In 2015, Kaiser announced a $150 million, five-year investment in its facility to increase the Trentwood plant’s manufacturing capacity. At the time, the announcement was delivered on the heels of the company’s $240 million infrastructure improvements to update the World War II era factory between 2005 and 2015.

Barron says the company’s primary focus of investment over the past two decades has been expanding the facility’s heat treatment capability on plate products, as well as the improving its capacity to stretch the material once heated. The company has also made other supporting investments in hot rolling throughput, homogenizing capacity, as well as casting capacity to support the additional heat treat furnaces.

“It’s a pretty big place,” Barron says of the facility. “We had, in prior expansions, added on to the building for our third heat treat furnace. With this expansion, we’re making that third heat treat furnace even longer.”  

Kaiser Aluminum has posted net sales of $844 million for the third quarter of 2025, up from $748 million in the year-earlier quarter.
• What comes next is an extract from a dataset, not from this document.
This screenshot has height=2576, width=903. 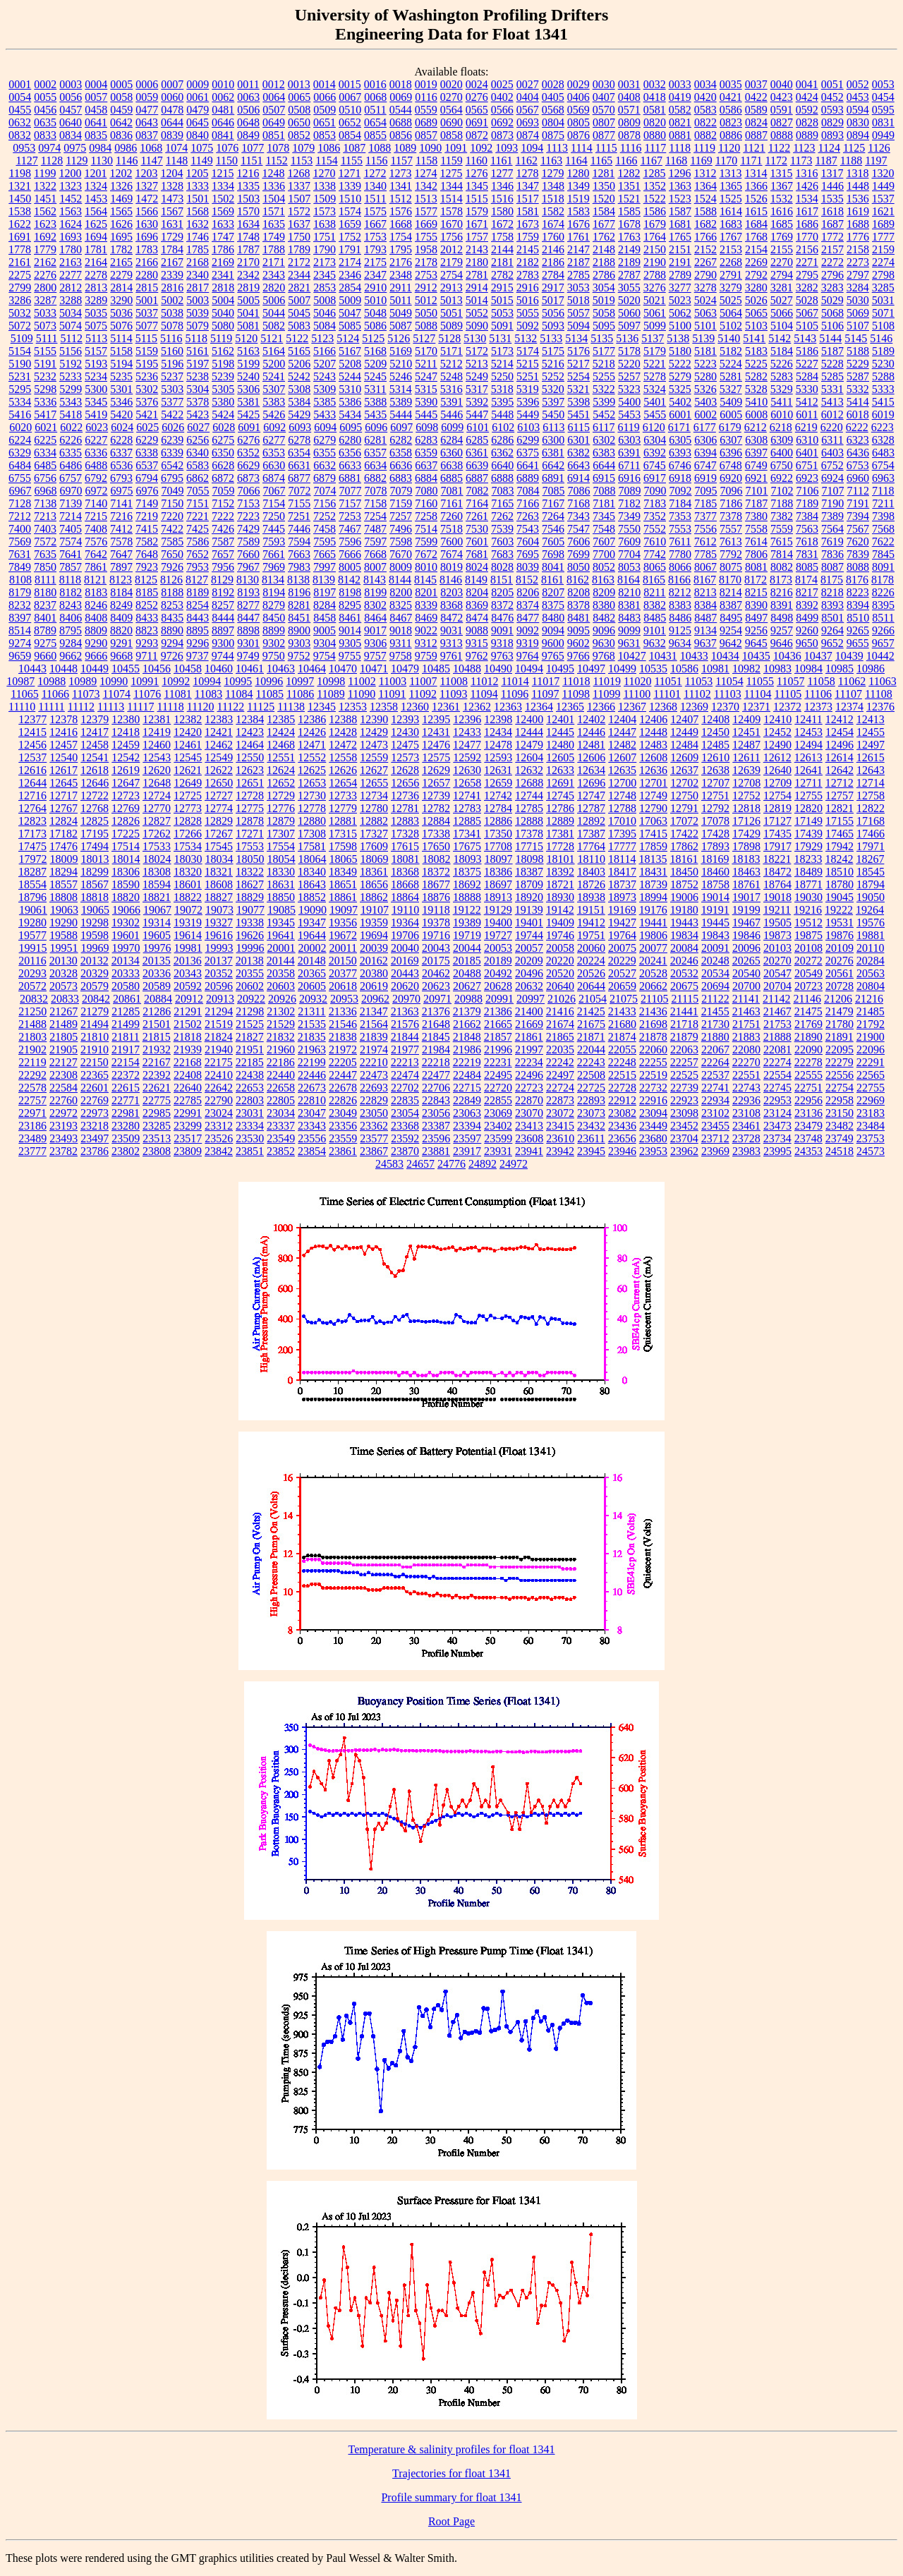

Net income for the third quarter totaled $40 million, or $2.38 per diluted share, up from $9 million, or 54 cents per share from the year-earlier quarter.
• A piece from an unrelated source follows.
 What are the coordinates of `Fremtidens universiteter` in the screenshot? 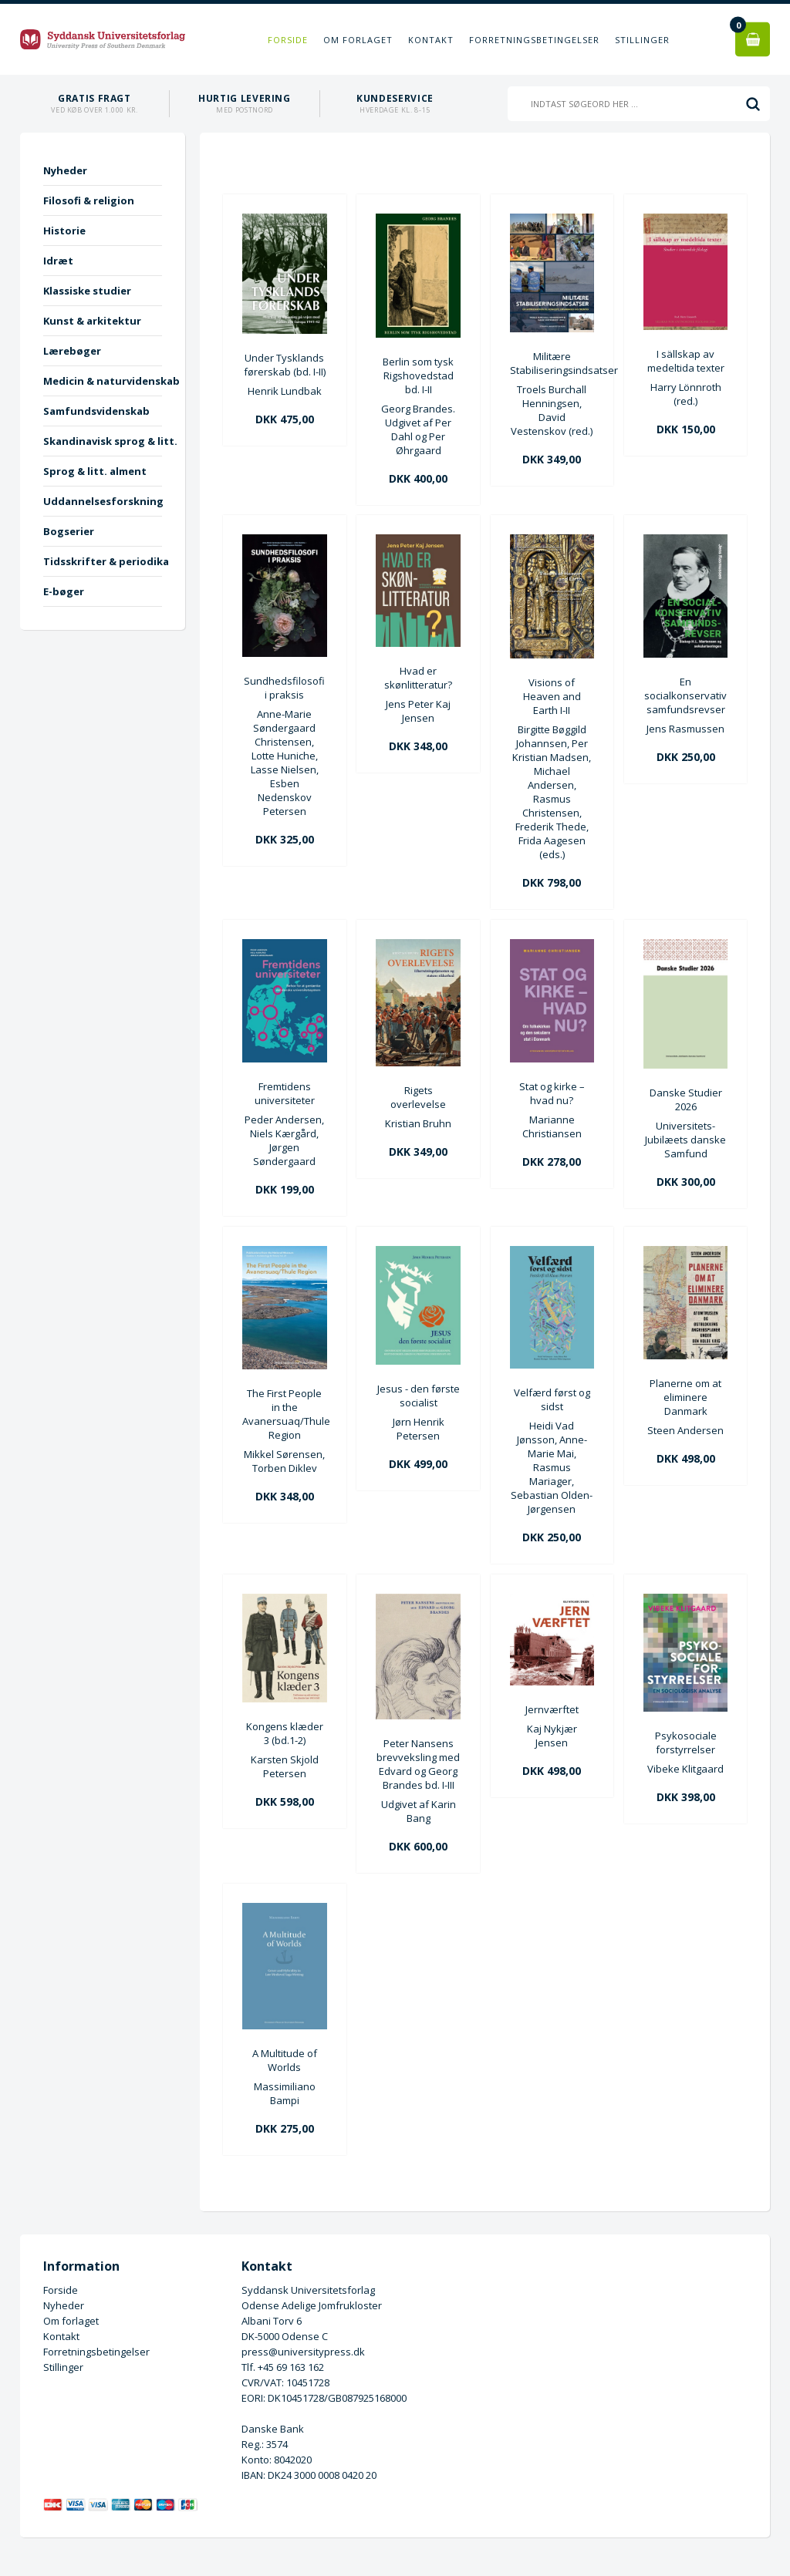 It's located at (285, 1093).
The price for Kaiser Aluminum (Nasdaq: KALU) stock closed at $93.31 per share on Nov. 3, down from a 52-week high of $97.60 per share and up from its 52-week low of $46.80 per share.

Kaiser Aluminum is headquartered in Franklin, Tennessee, and has 13 production facilities in the U.S. and Canada. The Trentwood facility is one of three mills in the country that manufactures heat-treated aerospace-grade aluminum and the only U.S. rolling mill west of the Mississippi, Barron says.

The Kaiser Aluminum facility was built by the U.S. government following the bombing of Pearl Harbor in 1941 to supply aluminum for World War II aircraft manufacturers, including The Boeing Co., which was headquartered in Seattle at the time, says Barron. The rolling mill was operated by the Aluminum Company of America, known as Alcoa. After the war, it  was eventually purchased by Henry J. Kaiser in 1949.

Kaiser then reestablished a relationship with Boeing, one that has lasted for decades, Barron says. Last month, the commercial jetliner manufacturer kicked off a statewide aerospace supply chain tour at the Trentwood facility, emphasizing the two companies’ long-standing partnership and highlighting Kaiser’s role as one of the largest aluminum suppliers in the state, he says.

“Aerospace is a really big contributor to the Washington state economy,” Barron says. “Boeing wanted to have these events to get the word out across the state, so people understand the benefit this is bringing to the state.”

According to Boeing, the company provides $19.5 billion in annual economic impact to the Evergreen State, partners with 1,100 suppliers, and supports an estimated 285,000 direct and indirect jobs in the state.

Additionally, Boeing bills itself as the largest manufacturing exporter in the U.S., contributing $97 billion annually to the U.S. economy and partnering with nearly 10,000 businesses across all 50 states.